Task requirements: Where the string "fullscreen" occurs in a line of the data below, that line should be copied.

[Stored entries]

Content starts

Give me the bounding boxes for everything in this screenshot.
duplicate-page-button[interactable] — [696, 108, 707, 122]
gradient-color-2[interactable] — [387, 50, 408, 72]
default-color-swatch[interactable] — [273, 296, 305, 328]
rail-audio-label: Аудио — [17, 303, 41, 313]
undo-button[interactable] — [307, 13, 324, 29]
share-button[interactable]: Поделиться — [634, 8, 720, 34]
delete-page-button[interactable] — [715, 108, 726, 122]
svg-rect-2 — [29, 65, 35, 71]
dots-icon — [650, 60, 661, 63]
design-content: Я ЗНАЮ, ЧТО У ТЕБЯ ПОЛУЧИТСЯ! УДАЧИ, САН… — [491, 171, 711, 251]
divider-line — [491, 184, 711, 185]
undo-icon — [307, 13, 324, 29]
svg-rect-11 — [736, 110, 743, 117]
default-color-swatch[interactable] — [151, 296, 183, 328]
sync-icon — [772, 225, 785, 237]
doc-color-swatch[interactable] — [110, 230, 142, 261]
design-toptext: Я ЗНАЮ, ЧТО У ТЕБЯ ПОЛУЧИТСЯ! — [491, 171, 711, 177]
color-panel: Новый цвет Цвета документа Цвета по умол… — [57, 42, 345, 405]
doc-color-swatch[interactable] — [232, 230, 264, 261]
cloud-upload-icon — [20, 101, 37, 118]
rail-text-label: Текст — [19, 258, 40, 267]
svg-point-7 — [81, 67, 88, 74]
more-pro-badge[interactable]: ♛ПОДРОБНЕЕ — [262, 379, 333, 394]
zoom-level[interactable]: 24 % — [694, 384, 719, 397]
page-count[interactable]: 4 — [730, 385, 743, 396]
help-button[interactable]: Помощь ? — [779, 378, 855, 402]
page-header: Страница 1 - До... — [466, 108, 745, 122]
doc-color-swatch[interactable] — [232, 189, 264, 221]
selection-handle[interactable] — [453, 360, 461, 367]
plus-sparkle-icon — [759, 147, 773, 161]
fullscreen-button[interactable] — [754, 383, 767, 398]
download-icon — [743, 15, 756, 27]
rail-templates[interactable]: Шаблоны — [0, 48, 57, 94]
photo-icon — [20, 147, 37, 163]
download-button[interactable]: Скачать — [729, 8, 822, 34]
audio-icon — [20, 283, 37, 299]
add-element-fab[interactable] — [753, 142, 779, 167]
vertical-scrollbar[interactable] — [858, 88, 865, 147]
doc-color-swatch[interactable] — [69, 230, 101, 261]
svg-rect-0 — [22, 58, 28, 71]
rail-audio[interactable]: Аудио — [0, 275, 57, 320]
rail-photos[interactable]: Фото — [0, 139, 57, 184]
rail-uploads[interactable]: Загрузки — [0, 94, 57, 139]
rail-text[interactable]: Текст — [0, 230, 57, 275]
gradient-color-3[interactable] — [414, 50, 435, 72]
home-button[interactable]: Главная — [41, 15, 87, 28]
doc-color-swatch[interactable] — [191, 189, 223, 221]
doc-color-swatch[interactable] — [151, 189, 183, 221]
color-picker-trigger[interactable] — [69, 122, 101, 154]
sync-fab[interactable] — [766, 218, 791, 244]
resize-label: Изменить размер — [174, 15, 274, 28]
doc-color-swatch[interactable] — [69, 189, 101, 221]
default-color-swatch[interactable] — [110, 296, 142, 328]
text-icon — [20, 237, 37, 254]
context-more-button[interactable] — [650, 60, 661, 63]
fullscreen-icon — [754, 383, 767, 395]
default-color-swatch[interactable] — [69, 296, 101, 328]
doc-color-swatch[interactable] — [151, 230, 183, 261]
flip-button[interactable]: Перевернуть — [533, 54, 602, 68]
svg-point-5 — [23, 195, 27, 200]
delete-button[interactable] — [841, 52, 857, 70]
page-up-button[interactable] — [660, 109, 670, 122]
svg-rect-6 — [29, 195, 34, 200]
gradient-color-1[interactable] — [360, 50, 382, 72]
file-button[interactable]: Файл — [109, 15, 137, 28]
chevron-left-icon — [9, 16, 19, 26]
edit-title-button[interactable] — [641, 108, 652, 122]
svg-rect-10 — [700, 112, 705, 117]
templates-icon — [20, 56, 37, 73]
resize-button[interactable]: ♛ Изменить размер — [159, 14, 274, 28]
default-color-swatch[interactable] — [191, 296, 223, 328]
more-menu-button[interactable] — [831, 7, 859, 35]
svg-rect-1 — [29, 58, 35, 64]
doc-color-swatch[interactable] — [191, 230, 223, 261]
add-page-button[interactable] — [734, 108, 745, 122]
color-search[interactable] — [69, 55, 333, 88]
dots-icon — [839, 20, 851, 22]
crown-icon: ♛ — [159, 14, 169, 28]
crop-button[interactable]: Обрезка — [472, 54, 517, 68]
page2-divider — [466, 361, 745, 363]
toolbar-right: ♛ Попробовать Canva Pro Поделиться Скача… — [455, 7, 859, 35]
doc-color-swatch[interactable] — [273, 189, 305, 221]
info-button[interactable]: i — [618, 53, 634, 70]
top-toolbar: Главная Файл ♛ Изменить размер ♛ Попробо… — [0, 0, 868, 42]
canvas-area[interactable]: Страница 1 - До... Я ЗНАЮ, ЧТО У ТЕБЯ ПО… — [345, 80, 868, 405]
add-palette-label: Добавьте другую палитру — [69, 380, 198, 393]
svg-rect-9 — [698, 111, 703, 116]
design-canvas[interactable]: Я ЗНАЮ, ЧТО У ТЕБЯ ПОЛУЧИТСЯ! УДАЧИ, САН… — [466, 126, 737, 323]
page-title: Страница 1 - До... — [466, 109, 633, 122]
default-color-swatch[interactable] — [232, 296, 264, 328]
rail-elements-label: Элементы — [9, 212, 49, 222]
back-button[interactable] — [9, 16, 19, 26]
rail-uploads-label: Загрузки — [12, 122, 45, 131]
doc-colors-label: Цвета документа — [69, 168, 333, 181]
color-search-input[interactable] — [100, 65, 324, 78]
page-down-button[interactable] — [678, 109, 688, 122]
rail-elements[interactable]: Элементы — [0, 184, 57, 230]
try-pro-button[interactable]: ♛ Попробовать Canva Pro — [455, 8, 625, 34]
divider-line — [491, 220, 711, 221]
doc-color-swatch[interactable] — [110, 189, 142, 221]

Content ends

Written answer:
fullscreen-button[interactable] — [754, 383, 767, 398]
fullscreen-icon — [754, 383, 767, 395]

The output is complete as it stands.